EXERCISE DESCRIPTION:
Drop the images, then output the listing exactly.

*** RECORDS FOR THIS EXERCISE

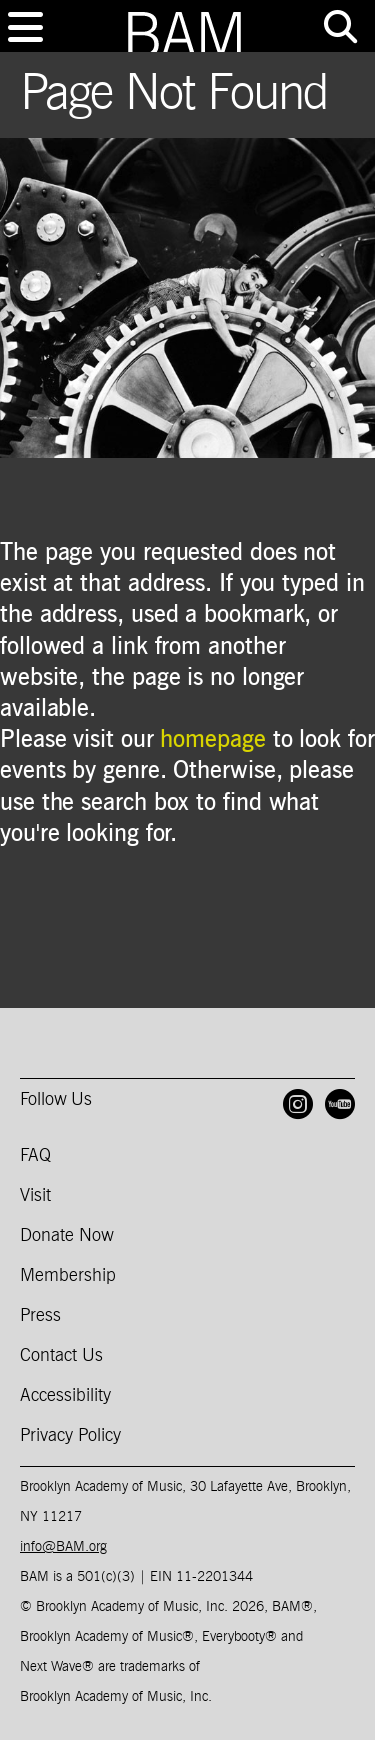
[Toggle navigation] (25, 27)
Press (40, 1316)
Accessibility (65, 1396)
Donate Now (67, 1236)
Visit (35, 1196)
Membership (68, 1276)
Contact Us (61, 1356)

******

RESPONSE FOR THIS EXERCISE:
[Toggle navigation] (25, 27)
Press (40, 1316)
Accessibility (65, 1396)
Donate Now (67, 1236)
Visit (35, 1196)
Membership (68, 1276)
Contact Us (61, 1356)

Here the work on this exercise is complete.